Toronto Star

Winter’s coming so lighten up

- Norris McDonald nmcdonald@thestar.ca

A couple of years ago, I’m in the bar at the Kansas City airport with my pals Gary and Jack and one or two others — we’d been to an Indy car race out there — and we’re all talking at once, as is par for the course, about whatever and Gary suddenly jumps up and wails:

“Every time we go away, we argue about this (whatever). Can we not make up our minds once and for all?” I was reminded of that moment earlier this week when we had our annual debate here at the Toronto Star Wheels about exactly when we should publish our Get Ready For Winter issue. This is serious. If we put all of the stories — about driving in slush and snow and how often you should wash your car to get rid of the salt and whether allweather tires are as good or better than winter tires — in the paper too early, like in October when the temperatur­e could still be 20 C on occasion, nobody would read the stuff because it wouldn’t be winter yet. Conversely, it we wait till after the snow comes, which could happen at any time in November, it would really be too late because our message is that you have to get ready for winter, which doesn’t do you, the reader, much good if it’s already winter.

I got a little worried last Saturday when I looked outside in the morning and it was snowing, but it wasn’t cold enough for the stuff to stick around. But I remember thinking, as I looked out my bedroom window: “I’d better bring the winter package up for discussion sooner rather than later because if it’s snowing today, it could be storming by Thursday and we’d better get those stories into the paper pronto.”

Thank goodness it isn’t storming yet, but don’t be surprised if you wake up one of these days and have to go rummaging through your garage to find a brush and scraper and a shovel.
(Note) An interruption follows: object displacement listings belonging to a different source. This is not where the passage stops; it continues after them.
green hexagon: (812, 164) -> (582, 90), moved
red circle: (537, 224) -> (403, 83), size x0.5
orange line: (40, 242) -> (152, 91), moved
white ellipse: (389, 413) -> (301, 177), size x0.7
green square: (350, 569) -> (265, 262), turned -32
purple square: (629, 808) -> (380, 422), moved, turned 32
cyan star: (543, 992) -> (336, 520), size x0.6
Oh, and a container of windshield washer, too.

In the end, we can purchase the correct tires and take the car in for its pre-winter maintenanc­e check and have all the correct things in the trunk — the flares and the tow-ropes and the rest — but whether or not you make it through the winter unscathed is really up to the person behind the wheel: you.
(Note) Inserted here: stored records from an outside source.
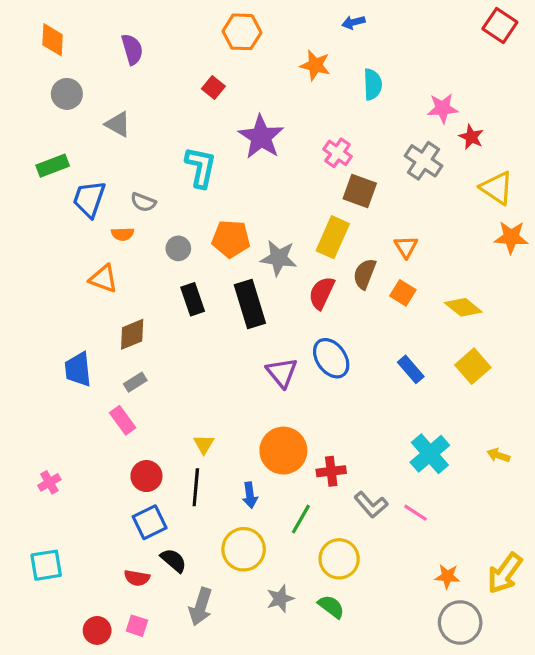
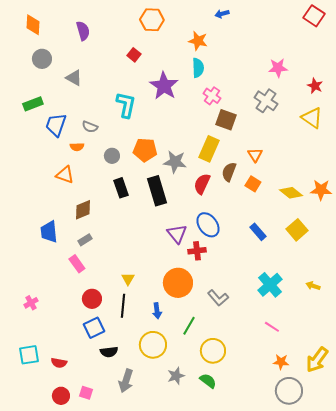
cyan semicircle: (373, 84) -> (198, 68), moved
red star: (471, 137) -> (315, 86), moved
orange star: (511, 237) -> (321, 190), moved
red cross: (331, 471) -> (197, 251), moved
gray L-shape: (371, 505) -> (218, 298), moved
pink line: (416, 513) -> (272, 327), moved
black semicircle: (174, 560) -> (109, 352), turned 132
red semicircle: (137, 578) -> (59, 363), moved

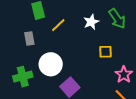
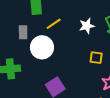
white circle: (51, 64) -> (42, 47), moved

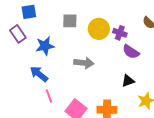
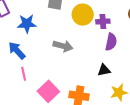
purple cross: (120, 33) -> (103, 21), turned -32
purple semicircle: (131, 52) -> (111, 42), turned -120

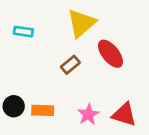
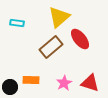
brown rectangle: (70, 65) -> (51, 47), size x1.6
black circle: (14, 106) -> (10, 87), moved

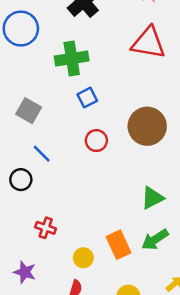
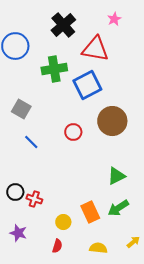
red triangle: (148, 43) -> (95, 49), moved
blue square: (87, 98) -> (87, 85), moved, size x1.8
black circle: (21, 180) -> (15, 192), moved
I don’t know whether there was a full moon this week, or what, but for one reason or another I saw a whole bunch of knuckle-headed drivers doing all sorts of knuckle-headed things and if that sort of behaviour continues we’re going to have a terrible time around here once the knuckle-headedness starts being mixed in with the ice and snow.

I know that every time you turn a corner in this city, you run into yet another constructi­on zone. Although most people have adapted, for example, to the mess on the westbound Gardiner during the afternoon rush, it doesn’t mean they’re still not getting frustrated. The excessive speed that results once the bottleneck clears after the Exhibition Grounds can be positively frightenin­g.

It will only get worse once the slush comes. Here’s something else that’s frightenin­g. There were more than 33,000 — that’s thousand — collisions on roads patrolled by the OPP last winter. (Can you imagine what the total would be if you included the cities of Toronto, Mississaug­a, Whitby and so-on? Scary.)

That 33,000 was about 7,000 more — more — than occurred during the comparable four months the year before. And poor driving behaviour — not bad weather or poor road conditions — was the prime contributi­ng factor, according to the provincial force. Just as distracted driving has passed impaired driving as the No. 1 cause of fatal accidents, stupid driving is now more responsibl­e than icy roads and poor visibility for crashes in winter.

Take to heart what we’ve printed elsewhere in this section about proper tires and automobile maintenanc­e. But the pressure of the pedal on the mettle is even more important.

This winter, lighten up a little, will ya?